Youth Programs Instructor

Cilla (she/her) grew up in Boston, but the landscape of her childhood was always the last raw volcanic edge of Blue Hill bay in Northern Maine.  Cilla’s ancestry is Celtic and Scandinavian, from Scotland (Isle of Skye), Ireland and Sweden.  She grew into herself during seasons of wild wanderings, learning to navigate early losses by pushing her edges on muddy trails and in the sea, snorkelling for giant shellfish, kayaking with curious seals to Deer Isle to track the inexplicable buffalo, and writing and painting on the beach. 

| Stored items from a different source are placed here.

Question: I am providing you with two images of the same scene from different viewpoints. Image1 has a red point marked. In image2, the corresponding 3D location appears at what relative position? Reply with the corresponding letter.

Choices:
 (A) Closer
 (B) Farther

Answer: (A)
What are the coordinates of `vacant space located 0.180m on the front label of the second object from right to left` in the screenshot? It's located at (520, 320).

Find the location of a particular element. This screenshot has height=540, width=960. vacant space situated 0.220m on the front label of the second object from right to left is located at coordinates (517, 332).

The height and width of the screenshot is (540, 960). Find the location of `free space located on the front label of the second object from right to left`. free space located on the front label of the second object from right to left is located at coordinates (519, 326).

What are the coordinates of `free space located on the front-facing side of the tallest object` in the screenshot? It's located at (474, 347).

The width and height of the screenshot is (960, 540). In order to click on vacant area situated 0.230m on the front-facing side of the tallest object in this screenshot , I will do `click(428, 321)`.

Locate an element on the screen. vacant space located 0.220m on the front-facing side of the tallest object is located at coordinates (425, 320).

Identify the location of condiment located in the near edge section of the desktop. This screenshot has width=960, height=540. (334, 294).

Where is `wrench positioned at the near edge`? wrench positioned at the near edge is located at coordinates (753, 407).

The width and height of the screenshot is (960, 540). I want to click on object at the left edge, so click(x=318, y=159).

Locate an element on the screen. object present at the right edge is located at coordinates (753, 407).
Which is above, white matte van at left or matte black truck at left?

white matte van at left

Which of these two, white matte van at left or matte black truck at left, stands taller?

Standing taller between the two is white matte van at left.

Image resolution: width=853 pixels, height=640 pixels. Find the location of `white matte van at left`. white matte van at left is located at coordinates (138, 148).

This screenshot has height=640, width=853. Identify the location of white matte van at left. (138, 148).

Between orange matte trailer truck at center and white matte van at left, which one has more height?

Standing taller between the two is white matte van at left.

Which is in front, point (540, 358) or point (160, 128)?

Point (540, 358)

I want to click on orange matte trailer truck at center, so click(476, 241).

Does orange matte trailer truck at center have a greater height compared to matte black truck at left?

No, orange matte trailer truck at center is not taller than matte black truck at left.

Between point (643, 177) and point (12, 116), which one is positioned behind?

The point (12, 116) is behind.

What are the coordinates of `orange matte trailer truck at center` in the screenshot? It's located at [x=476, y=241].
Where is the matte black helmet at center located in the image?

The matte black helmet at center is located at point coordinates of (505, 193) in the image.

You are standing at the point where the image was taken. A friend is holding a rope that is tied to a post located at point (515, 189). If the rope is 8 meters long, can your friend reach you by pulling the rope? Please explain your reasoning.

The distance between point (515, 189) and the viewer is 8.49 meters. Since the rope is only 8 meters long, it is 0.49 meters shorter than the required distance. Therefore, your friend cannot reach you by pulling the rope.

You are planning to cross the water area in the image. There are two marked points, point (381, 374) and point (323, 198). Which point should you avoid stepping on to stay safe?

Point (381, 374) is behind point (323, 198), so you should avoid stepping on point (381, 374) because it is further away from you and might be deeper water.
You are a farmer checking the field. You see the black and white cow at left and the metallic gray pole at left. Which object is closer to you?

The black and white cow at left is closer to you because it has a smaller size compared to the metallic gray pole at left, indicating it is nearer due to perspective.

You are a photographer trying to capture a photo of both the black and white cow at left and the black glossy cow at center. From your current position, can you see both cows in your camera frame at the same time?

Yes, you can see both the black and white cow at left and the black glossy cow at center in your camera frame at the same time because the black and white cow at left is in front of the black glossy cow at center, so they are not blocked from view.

Cilla’s early work life included stints in landscaping, archeology, editing and writing. Since 2009, Cilla has been a visual and narrative arts teacher and storyteller, a graphic artist and writer, a lover of ink, clay, and tragic Appalachian ballads, maker of tiny wool skeletons, driftwood looms, and fairy apothecaries.  Kids, including her own, are her favourite creative co-conspirators. In 2009 she moved from New England to Vancouver with her Canadian partner and spent a decade working and training in fine arts, creative arts education, literacy and counselling.  She raised two babies while working as a Reggio Emilia inspired arts instructor, and as a poetry mentor with the CEDAR camp for aboriginal youth, often teaching art in the urban wilds of Jericho Beach and the Pacific Spirit Forest.  She holds a BA in Literature from Brown University, a certificate in Fine Arts & Design from Emily Carr University, and completed her graduate work in creative writing and teaching at the Stonecoast MFA program in Maine. She began a Counselling Psychology study path in 2021, with a projected focus on nature and narrative therapy.

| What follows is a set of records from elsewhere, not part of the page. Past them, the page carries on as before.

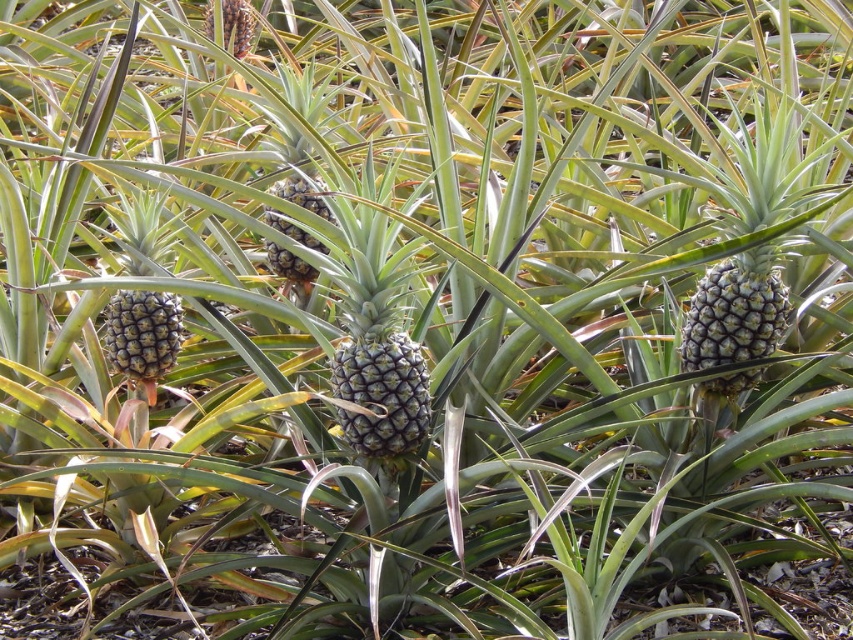 Between green textured pineapple at left and green textured pineapple at center, which one is positioned lower?

Positioned lower is green textured pineapple at left.

Does green textured pineapple at left appear under green textured pineapple at center?

Indeed, green textured pineapple at left is positioned under green textured pineapple at center.

Between point (152, 252) and point (306, 172), which one is positioned behind?

The point (306, 172) is behind.

Where is `green textured pineapple at left`? green textured pineapple at left is located at coordinates tap(143, 333).

Is green textured pineapple at left below spongy brown pineapple at upper center?

Correct, green textured pineapple at left is located below spongy brown pineapple at upper center.

Which is in front, point (172, 333) or point (231, 35)?

Point (172, 333) is in front.

In order to click on green textured pineapple at left in this screenshot , I will do `click(143, 333)`.

Does green textured pineapple at center appear over spongy brown pineapple at upper center?

Incorrect, green textured pineapple at center is not positioned above spongy brown pineapple at upper center.

Does green textured pineapple at center appear on the left side of spongy brown pineapple at upper center?

In fact, green textured pineapple at center is to the right of spongy brown pineapple at upper center.

Which is behind, point (297, 166) or point (221, 3)?

Point (221, 3)

Where is `green textured pineapple at center`? The height and width of the screenshot is (640, 853). green textured pineapple at center is located at coordinates (305, 92). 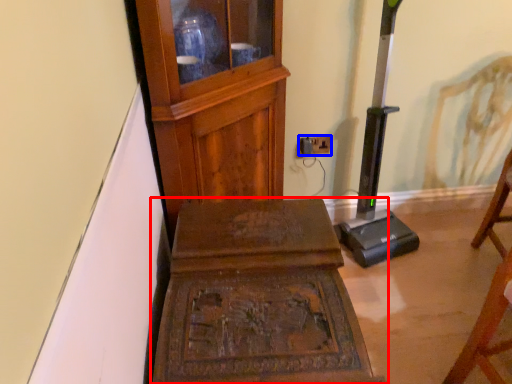 Question: Which point is closer to the camera, furniture (highlighted by a red box) or electric outlet (highlighted by a blue box)?

Choices:
 (A) furniture
 (B) electric outlet

Answer: (A) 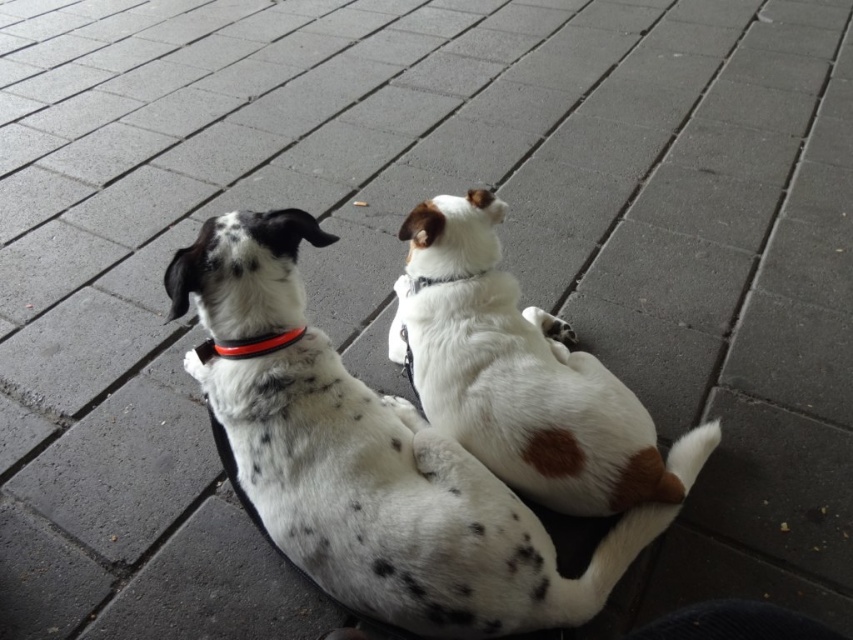 You are a dog owner looking at two neckbands in the image. The black rubber neckband at upper left and the white fabric neckband at upper center. Which neckband is positioned more to the left?

The black rubber neckband at upper left is positioned more to the left than the white fabric neckband at upper center.

You are a dog owner who wants to choose a collar for your new puppy. You see the black rubber neckband at upper left and the white fabric neckband at upper center in the image. Which collar is smaller in size?

The black rubber neckband at upper left is smaller than the white fabric neckband at upper center, so the black rubber neckband at upper left is the smaller one.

Since 2019 Cilla has welcomed deep recognition of her own core experiences and passions within the shared language of nature connection and mentoring.  She has deepened this understanding through her work in Victoria as a forest mentor at EPIC Learning Centre, and as an instructor with TRWS — first as a Tend the Fire apprentice, and now as a mentor with the Wolf Kids and Little Leaves programs.  She continues her nature connection learning through the Wild & Alive program, and through 8Shields coursework and reading.  Her newest inquiries include a deep dive into tanning and sewing fish leather, bird paintings on wood, and natural clay whistles.